• [Work to complete]: Could you reproduce the entries exactly, omitting every picture?

(Supplied records Opens)

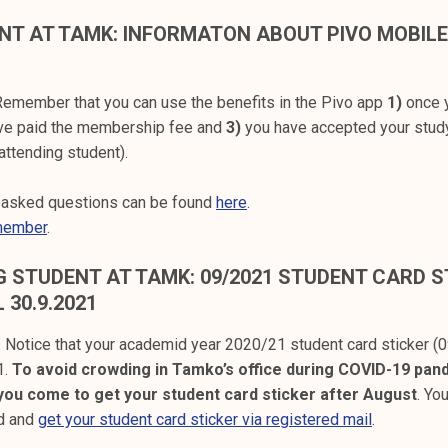
NT AT TAMK: INFORMATON ABOUT PIVO MOBIL
emember that you can use the benefits in the Pivo app
1)
once y
ve paid the membership fee and
3)
you have accepted your stud
attending student).
y asked questions can be found
here
.
member
.
 STUDENT AT TAMK: 09/2021 STUDENT CARD ST
L 30.9.2021
! Notice that your academid year 2020/21 student card sticker (0
1.
To avoid crowding in Tamko’s office during COVID-19 pan
ou come to get your student card sticker after August
. Yo
rd and
get your student card sticker via registered mail
.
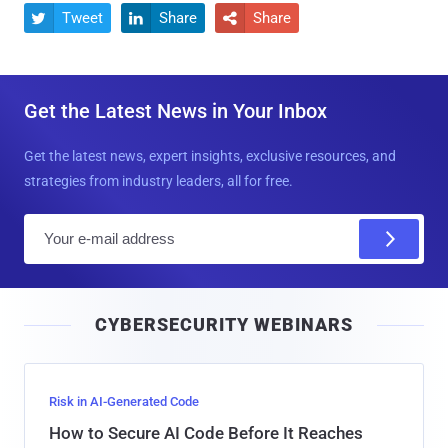
Tweet
Share
Share



Get the Latest News in Your Inbox
Get the latest news, expert insights, exclusive resources, and
strategies from industry leaders, all for free.
E
m
a
i
CYBERSECURITY WEBINARS
l
Risk in AI-Generated Code
How to Secure AI Code Before It Reaches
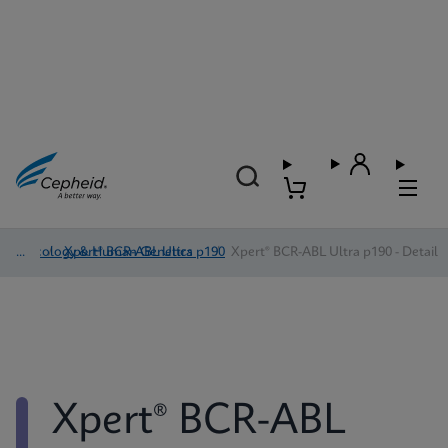
Oncology & Human Genetics
/
Xpert® BCR-ABL Ultra p190
/
Xpert® BCR-ABL Ultra p190 - Detail
Xpert® BCR-ABL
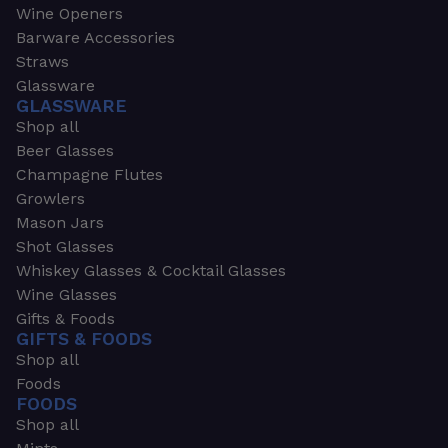
Wine Openers
Barware Accessories
Straws
Glassware
GLASSWARE
Shop all
Beer Glasses
Champagne Flutes
Growlers
Mason Jars
Shot Glasses
Whiskey Glasses & Cocktail Glasses
Wine Glasses
Gifts & Foods
GIFTS & FOODS
Shop all
Foods
FOODS
Shop all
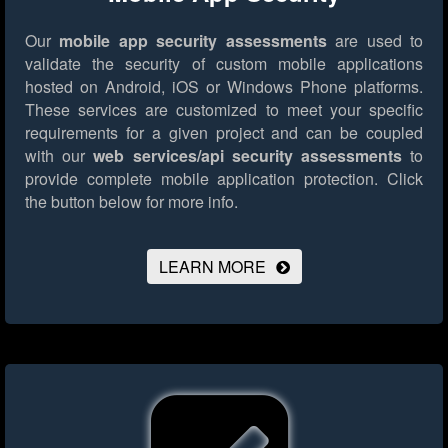
Our
mobile app security assessments
are used to
validate the security of custom mobile applications
hosted on Android, iOS or Windows Phone platforms.
These services are customized to meet your specific
requirements for a given project and can be coupled
with our
web services/api security assessments
to
provide complete mobile application protection.
Click
the button below for more info.
LEARN MORE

(Supplied records Closes)

• [Written solution]:
NT AT TAMK: INFORMATON ABOUT PIVO MOBIL
emember that you can use the benefits in the Pivo app
1)
once y
ve paid the membership fee and
3)
you have accepted your stud
attending student).
y asked questions can be found
here
.
member
.
 STUDENT AT TAMK: 09/2021 STUDENT CARD ST
L 30.9.2021
! Notice that your academid year 2020/21 student card sticker (0
1.
To avoid crowding in Tamko’s office during COVID-19 pan
ou come to get your student card sticker after August
. Yo
rd and
get your student card sticker via registered mail
.
Tweet
Share
Share



Get the Latest News in Your Inbox
Get the latest news, expert insights, exclusive resources, and
strategies from industry leaders, all for free.
E
m
a
i
CYBERSECURITY WEBINARS
l
Risk in AI-Generated Code
How to Secure AI Code Before It Reaches
Oncology & Human Genetics
/
Xpert® BCR-ABL Ultra p190
/
Xpert® BCR-ABL Ultra p190 - Detail
Xpert® BCR-ABL
Wine Openers
Barware Accessories
Straws
Glassware
GLASSWARE
Shop all
Beer Glasses
Champagne Flutes
Growlers
Mason Jars
Shot Glasses
Whiskey Glasses & Cocktail Glasses
Wine Glasses
Gifts & Foods
GIFTS & FOODS
Shop all
Foods
FOODS
Shop all
Our
mobile app security assessments
are used to
validate the security of custom mobile applications
hosted on Android, iOS or Windows Phone platforms.
These services are customized to meet your specific
requirements for a given project and can be coupled
with our
web services/api security assessments
to
provide complete mobile application protection.
Click
the button below for more info.
LEARN MORE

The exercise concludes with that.